Look through the material for lines with the word "básico", and copy each one.

※ ※ ※

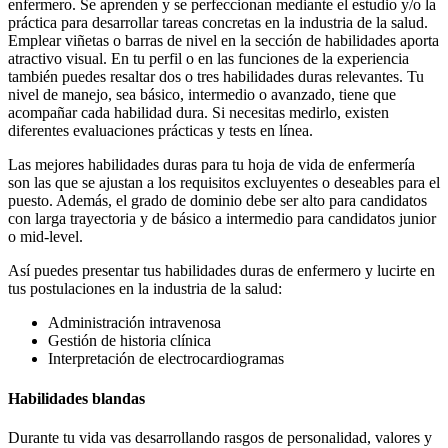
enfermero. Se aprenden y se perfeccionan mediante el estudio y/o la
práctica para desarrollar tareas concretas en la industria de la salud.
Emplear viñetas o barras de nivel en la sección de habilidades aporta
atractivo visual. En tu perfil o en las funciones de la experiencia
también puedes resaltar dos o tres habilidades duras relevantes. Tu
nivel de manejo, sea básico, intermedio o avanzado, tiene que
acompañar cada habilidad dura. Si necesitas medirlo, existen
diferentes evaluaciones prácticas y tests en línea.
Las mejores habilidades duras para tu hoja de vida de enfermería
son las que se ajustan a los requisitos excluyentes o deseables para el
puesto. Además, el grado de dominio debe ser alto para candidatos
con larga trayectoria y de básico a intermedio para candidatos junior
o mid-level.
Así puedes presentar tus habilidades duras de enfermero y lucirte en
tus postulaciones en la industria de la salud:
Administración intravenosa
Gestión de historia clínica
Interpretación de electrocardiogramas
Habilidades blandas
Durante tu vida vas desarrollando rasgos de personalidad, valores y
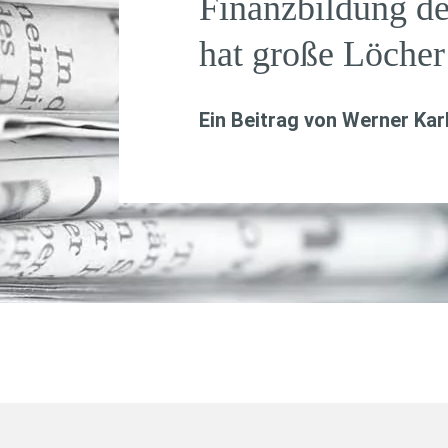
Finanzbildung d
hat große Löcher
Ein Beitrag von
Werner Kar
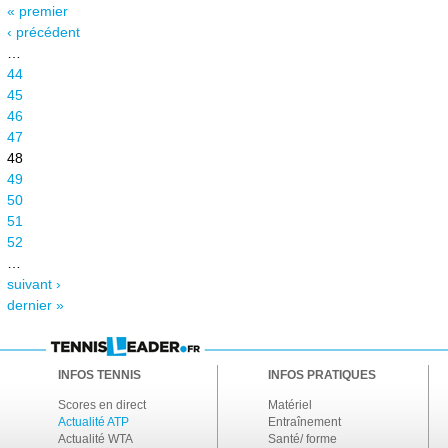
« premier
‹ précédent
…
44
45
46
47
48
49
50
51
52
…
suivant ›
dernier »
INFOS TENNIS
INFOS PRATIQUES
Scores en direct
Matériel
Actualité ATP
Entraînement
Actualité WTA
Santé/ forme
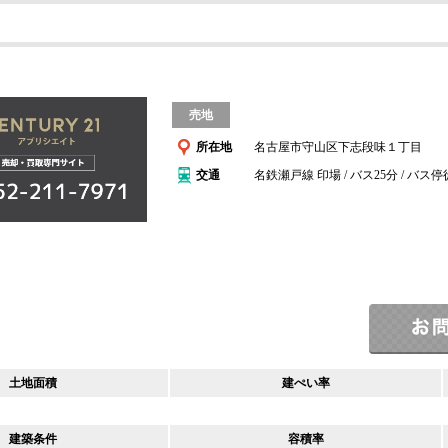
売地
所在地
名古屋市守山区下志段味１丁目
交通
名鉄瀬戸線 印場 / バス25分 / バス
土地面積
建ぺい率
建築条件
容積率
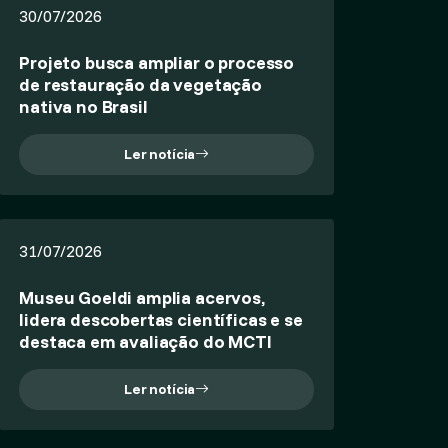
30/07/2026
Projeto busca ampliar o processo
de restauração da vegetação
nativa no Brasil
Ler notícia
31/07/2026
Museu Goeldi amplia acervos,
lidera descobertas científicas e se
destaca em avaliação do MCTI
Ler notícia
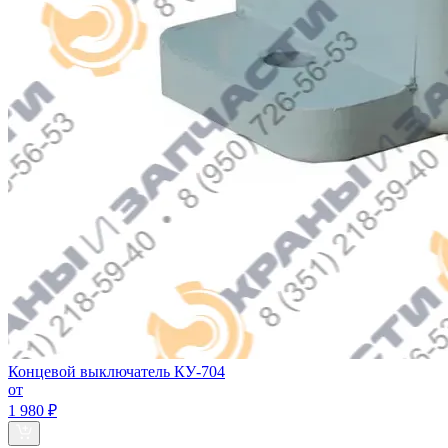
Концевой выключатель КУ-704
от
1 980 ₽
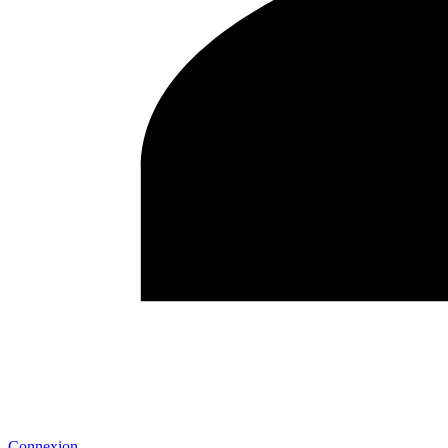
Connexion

※ ※ ※

- [SOLUTION TO THIS PROBLEM]
nivel de manejo, sea básico, intermedio o avanzado, tiene que
con larga trayectoria y de básico a intermedio para candidatos junior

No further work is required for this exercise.